Key trends to watch out for:Sectoral prospects are robust because:
- India is characterised by tropical climatic conditions for most part of the year
- Disposable incomes of consumers have been rising
- ACs are no longer considered a luxury product
- Replacement cycles are getting shorter
- The penetration of ACs in India is very low
- Financing schemes are available
- Increased electrification and urbanisation has led to a boost in demand
New product variants will be introduced by ACMs at regular intervals. Given the demand uptick in inverter ACs, most of the new models will be under this category. Inverter ACs, by virtue of their higher realisations, could play a key role in improving margins.
Liquidation of unsold AC inventories (because of weak offtake by trade channels during 9M FY19) will be prioritised by ACMs in Q4 FY19, prior to the new season commencing in Q1 FY20 (i.e. summers).Key risks
- Unfavourable summers, as was witnessed in Q1 FY19, could dent demand and top-line
- High competitive intensity necessitates taking price cuts on some occasions
- Increase in raw material prices can be hard to pass on to the buyers
- Technological obsolescence may result in an inventory backlog
Amber Enterprises: The company manufactures room ACs for eight out of the top 10 AC brands in India. There is a high degree of client stickiness too. Costlier imports of ACs and its components by brands would aid order book growth. Efforts are being made to ramp up AC volumes from 1.9 million units in FY18 to 2-2.5 million units by March-end.

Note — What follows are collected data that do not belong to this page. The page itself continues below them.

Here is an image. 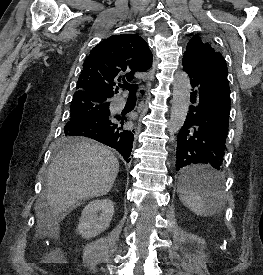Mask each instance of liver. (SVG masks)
I'll use <instances>...</instances> for the list:
<instances>
[{
	"label": "liver",
	"mask_w": 263,
	"mask_h": 275,
	"mask_svg": "<svg viewBox=\"0 0 263 275\" xmlns=\"http://www.w3.org/2000/svg\"><path fill=\"white\" fill-rule=\"evenodd\" d=\"M119 172V162L106 147L79 141L62 150L47 175L45 202L35 206L38 227H54L82 200L106 195Z\"/></svg>",
	"instance_id": "1"
}]
</instances>
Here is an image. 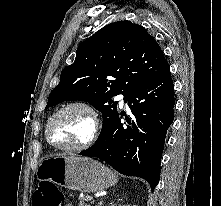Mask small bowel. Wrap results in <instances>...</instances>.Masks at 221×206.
I'll return each instance as SVG.
<instances>
[{"label": "small bowel", "mask_w": 221, "mask_h": 206, "mask_svg": "<svg viewBox=\"0 0 221 206\" xmlns=\"http://www.w3.org/2000/svg\"><path fill=\"white\" fill-rule=\"evenodd\" d=\"M65 206H72V205L68 203V204H66Z\"/></svg>", "instance_id": "1"}]
</instances>
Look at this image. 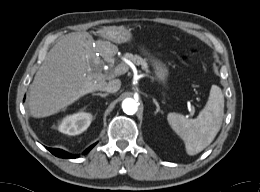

Benefits of inorganic acquisitions undertaken in the past should help achieve backward integration (predominantly in connection with printed circuit boards) and save input costs. The company derives 70-80 percent of its revenues from high-margin original design manufacturing processes. Utilisation rates at manufacturing facilities are slated to improve (from 45-50 percent in FY18).
After a significant de-rating, the stock is reasonably priced vis-à-vis its peers. It trades below its ipo issue price of Rs 859 per share, thus leaving enough room for an upside. Therefore, investors shouldn’t overlook it.
Johnson Controls Hitachi: The demand for chillers, which are mainly used in HVAC (heating, ventilation, air conditioning) systems, has been on an uptrend of late. The company is exploring opportunities to bag such contracts from commercial, institutional and industrial clients. On the retail front, new distribution channels will be set up in Tier II/III markets and southern India. Cost rationalisation drives are underway as well.
The stock, despite being the most expensive of the lot, has corrected sharply from its 52-week high. A positive industry scenario, coupled with healthy fundamentals, makes it worthy of investment. Nevertheless, it is pertinent to note that trading volumes at stock exchange generally tend to be low.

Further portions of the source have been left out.